- **Instructions to follow**
Pictures stay out; everything else in the records gets transcribed exactly.

____________________

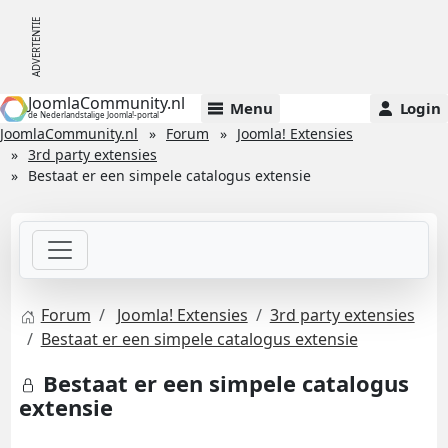
JoomlaCommunity.nl
Menu
Login
de Nederlandstalige Joomla!-portal
JoomlaCommunity.nl
Forum
Joomla! Extensies
3rd party extensies
Bestaat er een simpele catalogus extensie
Forum
Joomla! Extensies
3rd party extensies
Bestaat er een simpele catalogus extensie
Bestaat er een simpele catalogus
extensie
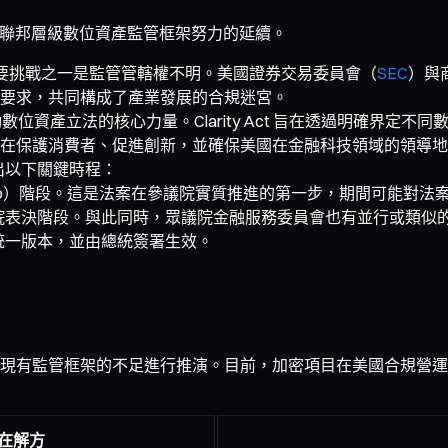
於建立聯邦層級數位資產監管框架努力的延續。
要挑戰之一是監管管轄權不明。美國證券交易委員會（
SEC
）與
要求，共同構成了產業發展的合規迷宮。
動數位資產立法的核心力量。Clarity Act 旨在透過明確界
在保護消費者、促進創新，並確保美國在金融科技領域的領導地
理出以下關鍵時程：
kup）階段。這是法案在參議院實質推進的第一步，期間可能對法
院表決階段。與此同時，眾議院金融服務委員會也有並行或類似
統一版本，並由總統簽署生效。
現有監管框架的不足進行推演。目前，加密項目在美國合規營運
 潛在解方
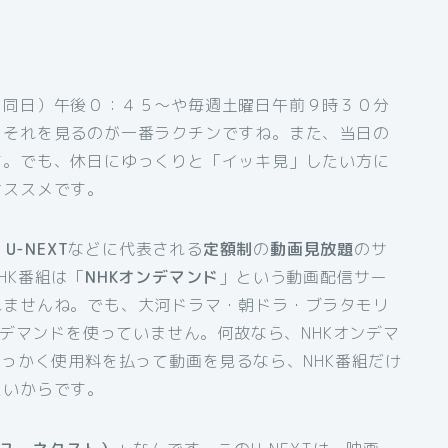
（同日）午後０：４５～や毎週土曜日午前９時３０分
、それを見るのが一番ラクチンですね。また、当日の
す。でも、休日にゆっくりと「イッキ見」したい方に
オススメです。
、
U-NEXT
などに代表される
定額制
の
動画見放題
のサ
HK番組は「
NHKオンデマンド
」という動画配信サー
れませんね。でも、大河ドラマ・朝ドラ・ブラタモリ
ンデマンドを使っていません。何故なら、NHKオンデマ
せっかく使用料を払って動画を見るなら、NHK番組だけ
たいからです。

____________________

- **Task response**
JoomlaCommunity.nl
Menu
Login
de Nederlandstalige Joomla!-portal
JoomlaCommunity.nl
Forum
Joomla! Extensies
3rd party extensies
Bestaat er een simpele catalogus extensie
Forum
Joomla! Extensies
3rd party extensies
Bestaat er een simpele catalogus extensie
Bestaat er een simpele catalogus
extensie
於建立聯邦層級數位資產監管框架努力的延續。
要挑戰之一是監管管轄權不明。美國證券交易委員會（
SEC
）與
要求，共同構成了產業發展的合規迷宮。
動數位資產立法的核心力量。Clarity Act 旨在透過明確界
在保護消費者、促進創新，並確保美國在金融科技領域的領導地
理出以下關鍵時程：
kup）階段。這是法案在參議院實質推進的第一步，期間可能對法
院表決階段。與此同時，眾議院金融服務委員會也有並行或類似
統一版本，並由總統簽署生效。
現有監管框架的不足進行推演。目前，加密項目在美國合規營運
 潛在解方
（同日）午後０：４５～や毎週土曜日午前９時３０分
、それを見るのが一番ラクチンですね。また、当日の
す。でも、休日にゆっくりと「イッキ見」したい方に
オススメです。
、
U-NEXT
などに代表される
定額制
の
動画見放題
のサ
HK番組は「
NHKオンデマンド
」という動画配信サー
れませんね。でも、大河ドラマ・朝ドラ・ブラタモリ
ンデマンドを使っていません。何故なら、NHKオンデマ
せっかく使用料を払って動画を見るなら、NHK番組だけ
たいからです。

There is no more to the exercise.